Filter the entries below, keeping only lines with the word "white".

===

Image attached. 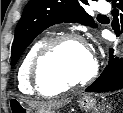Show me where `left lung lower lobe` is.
<instances>
[{
	"label": "left lung lower lobe",
	"instance_id": "1",
	"mask_svg": "<svg viewBox=\"0 0 123 113\" xmlns=\"http://www.w3.org/2000/svg\"><path fill=\"white\" fill-rule=\"evenodd\" d=\"M114 10L112 27L117 36L123 33V0L111 1ZM114 50H109V63L97 78L85 91L86 92H108L123 88V59L115 58Z\"/></svg>",
	"mask_w": 123,
	"mask_h": 113
}]
</instances>
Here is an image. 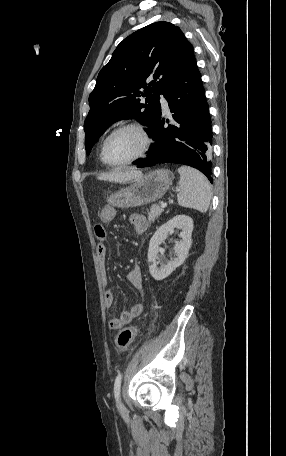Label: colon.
<instances>
[{
  "label": "colon",
  "instance_id": "colon-1",
  "mask_svg": "<svg viewBox=\"0 0 286 456\" xmlns=\"http://www.w3.org/2000/svg\"><path fill=\"white\" fill-rule=\"evenodd\" d=\"M137 331H138V329L136 327H128V328L123 329L116 338L117 348L126 349L134 340V338L137 334Z\"/></svg>",
  "mask_w": 286,
  "mask_h": 456
}]
</instances>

===

# [Response box]
	"mask_svg": "<svg viewBox=\"0 0 123 113\" xmlns=\"http://www.w3.org/2000/svg\"><path fill=\"white\" fill-rule=\"evenodd\" d=\"M114 10L112 27L117 36L123 33V0L111 1ZM114 50H109V63L97 78L85 91L86 92H108L123 88V59L115 58Z\"/></svg>",
  "mask_svg": "<svg viewBox=\"0 0 286 456\" xmlns=\"http://www.w3.org/2000/svg\"><path fill=\"white\" fill-rule=\"evenodd\" d=\"M137 331H138V329L136 327H128V328L123 329L116 338L117 348L126 349L134 340V338L137 334Z\"/></svg>",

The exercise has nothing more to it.